EXERCISE: Search the records for "sağlar" and copy each line that holds it.

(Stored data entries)
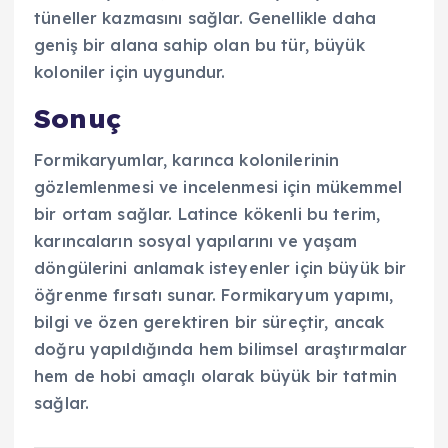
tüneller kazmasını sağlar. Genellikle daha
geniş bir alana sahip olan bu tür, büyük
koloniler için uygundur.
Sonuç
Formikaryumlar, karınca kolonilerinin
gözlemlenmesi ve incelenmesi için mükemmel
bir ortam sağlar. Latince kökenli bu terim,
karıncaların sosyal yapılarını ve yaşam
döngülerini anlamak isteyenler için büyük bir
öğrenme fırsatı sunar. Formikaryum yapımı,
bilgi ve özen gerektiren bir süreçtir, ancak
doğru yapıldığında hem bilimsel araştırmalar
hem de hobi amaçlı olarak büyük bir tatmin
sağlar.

* * *

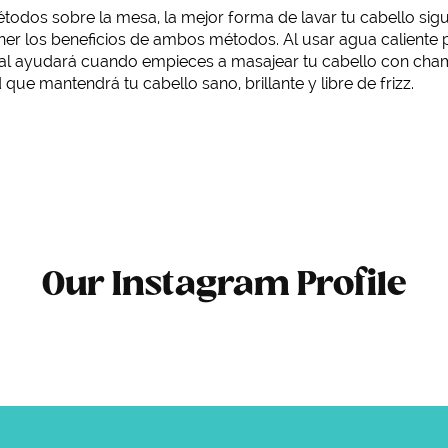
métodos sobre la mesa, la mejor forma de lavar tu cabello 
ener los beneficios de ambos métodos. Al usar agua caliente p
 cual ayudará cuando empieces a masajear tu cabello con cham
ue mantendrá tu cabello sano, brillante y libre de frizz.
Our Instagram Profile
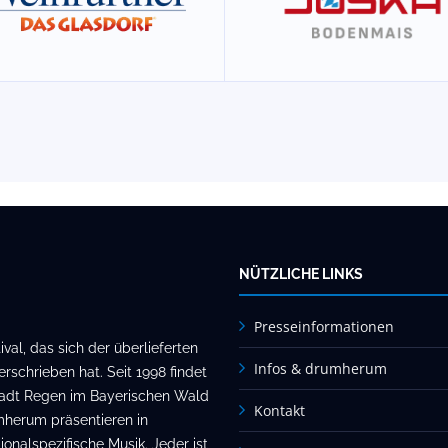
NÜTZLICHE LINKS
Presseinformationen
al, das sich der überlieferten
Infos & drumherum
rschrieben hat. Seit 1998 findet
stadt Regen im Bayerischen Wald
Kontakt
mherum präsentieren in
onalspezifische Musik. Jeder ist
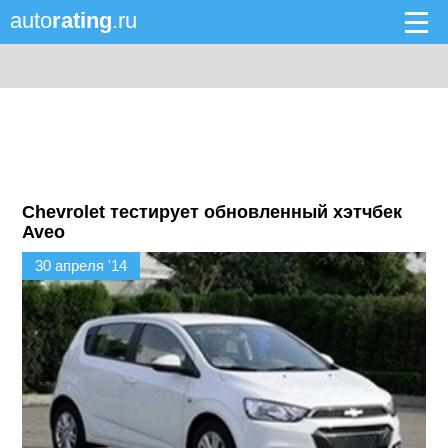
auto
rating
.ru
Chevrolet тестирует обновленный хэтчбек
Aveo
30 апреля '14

==

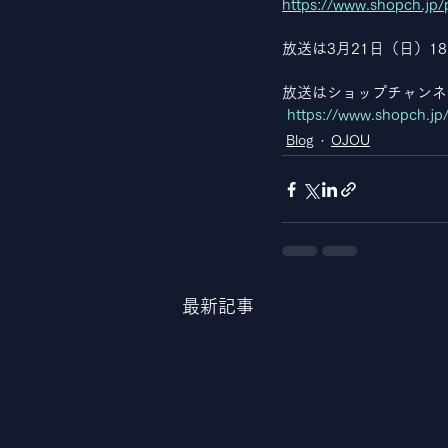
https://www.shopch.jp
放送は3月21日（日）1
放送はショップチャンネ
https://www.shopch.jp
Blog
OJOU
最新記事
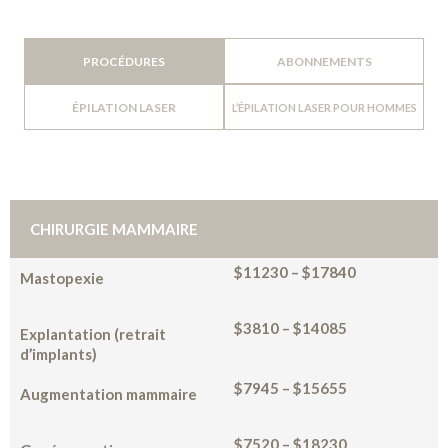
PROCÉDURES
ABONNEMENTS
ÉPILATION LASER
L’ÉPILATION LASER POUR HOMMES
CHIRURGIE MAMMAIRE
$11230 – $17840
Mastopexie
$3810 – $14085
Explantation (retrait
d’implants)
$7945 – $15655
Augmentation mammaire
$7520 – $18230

ANSWER AREA:
tüneller kazmasını sağlar. Genellikle daha
bir ortam sağlar. Latince kökenli bu terim,
sağlar.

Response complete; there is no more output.